Today’s debates have been reduced to a string of “gotcha” questions for candidates, which result in personal attacks, uninformative soundbites, rehearsed remarks and scripted rebuttals. They tell voters almost nothing that can’t be gathered from campaign ads. There is no time for depth, no payoff for nuance, no serious discussion of policy.
That’s why it isn’t surprising that America is tuning out. The percentage of the voting-age population watching has dropped from 58% during the first Presidential debate in 1960 to 25% in 2012 — with younger voters in particular choosing not to watch. Even so, more than 60 million Americans in 2012 watched the debates, giving them substantial influence.
With so much at stake, it’s imperative that the Presidential Candidates and the Commission on Presidential Debates fix our upcoming presidential debates.
For the 2016 general election, the candidates and the nonprofit that oversees the format, the Commission on Presidential Debates, ought to adopt Oxford-style debate, a proven format that would better demonstrate the candidates’ platforms, ideas, and interactions.
Here’s how it would work: Sharply framed resolutions — for instance, “give undocumented immigrants a path to citizenship” or “the United States intervenes abroad too often” — are devised for one side to support and the other to oppose.

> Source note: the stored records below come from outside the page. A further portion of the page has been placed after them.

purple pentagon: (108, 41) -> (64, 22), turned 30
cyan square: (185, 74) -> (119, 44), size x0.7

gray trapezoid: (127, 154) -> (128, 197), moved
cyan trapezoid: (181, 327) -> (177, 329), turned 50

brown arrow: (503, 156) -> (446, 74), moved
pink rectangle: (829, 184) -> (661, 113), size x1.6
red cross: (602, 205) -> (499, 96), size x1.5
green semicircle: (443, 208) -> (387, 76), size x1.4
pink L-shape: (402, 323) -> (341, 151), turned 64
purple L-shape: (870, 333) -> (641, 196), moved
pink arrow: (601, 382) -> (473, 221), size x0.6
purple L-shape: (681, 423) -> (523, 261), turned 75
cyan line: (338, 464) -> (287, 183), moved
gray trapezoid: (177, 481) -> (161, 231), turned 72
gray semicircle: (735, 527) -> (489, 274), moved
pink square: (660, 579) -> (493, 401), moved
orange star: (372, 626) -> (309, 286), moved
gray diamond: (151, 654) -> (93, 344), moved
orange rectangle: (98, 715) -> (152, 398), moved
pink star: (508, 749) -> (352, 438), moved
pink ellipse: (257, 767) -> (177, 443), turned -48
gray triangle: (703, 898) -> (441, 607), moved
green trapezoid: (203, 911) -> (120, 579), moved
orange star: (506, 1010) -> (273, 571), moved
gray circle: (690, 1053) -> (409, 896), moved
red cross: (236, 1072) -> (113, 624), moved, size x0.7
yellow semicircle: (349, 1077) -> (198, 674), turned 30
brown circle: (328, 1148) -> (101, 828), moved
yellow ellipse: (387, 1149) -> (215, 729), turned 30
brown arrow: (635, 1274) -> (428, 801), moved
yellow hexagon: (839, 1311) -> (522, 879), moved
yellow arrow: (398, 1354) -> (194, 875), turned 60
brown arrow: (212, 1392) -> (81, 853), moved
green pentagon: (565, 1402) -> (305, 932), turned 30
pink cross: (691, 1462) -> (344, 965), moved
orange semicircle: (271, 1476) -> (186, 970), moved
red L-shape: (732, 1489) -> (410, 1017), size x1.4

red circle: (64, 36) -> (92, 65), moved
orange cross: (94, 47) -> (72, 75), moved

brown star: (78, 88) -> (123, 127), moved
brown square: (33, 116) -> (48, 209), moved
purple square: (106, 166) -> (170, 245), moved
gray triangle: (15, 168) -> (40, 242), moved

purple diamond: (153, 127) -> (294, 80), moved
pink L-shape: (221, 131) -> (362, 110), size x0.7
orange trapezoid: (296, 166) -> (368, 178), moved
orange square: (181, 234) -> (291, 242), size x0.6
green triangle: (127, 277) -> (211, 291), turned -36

The Democrat and Republican each start with an opening statement that they deliver without interruption. Then the contenders address and rebut the best arguments their opponent has made. The moderator’s role is simple, but vital: to ensure that the candidates actually debate each other—that they respect the process, respond to points made, refute or concede as necessary, and honor time limits. The debate ends with two-minute closing arguments, a final opportunity to sway the audience.
In 2016, a debate like this would be a game changer.
Unable to rely solely on personal attacks and personality, an Oxford-style debate would force the candidates to respond to intense questions, marshal relevant facts, and expose weaknesses in their opponents’ arguments. Memorized talking points could not be disguised as answers. Anyone running for president should be able to answer tough questions with the confidence that comes from deep conviction and a lifetime spent developing his or her own political philosophy.
Best of all: we know it works.
Since 2006, Intelligence Squared U.S. has mounted some 120 debates, often to sold-out theaters in New York, Boston and Chicago. We have explored nearly every topic discussed on the presidential campaign trail, including income inequality, business regulation, immigration, guns, taxes and health care. We’ve tackled questions regarding Russia, China, the Middle East and America’s role in the world. On average, 46% of attendees change their minds during our debates.
By showing voters who the candidates are, how they think, and what they can teach us about difficult policy choices, a series of these debates will foster the informed electorate essential for a thriving democracy.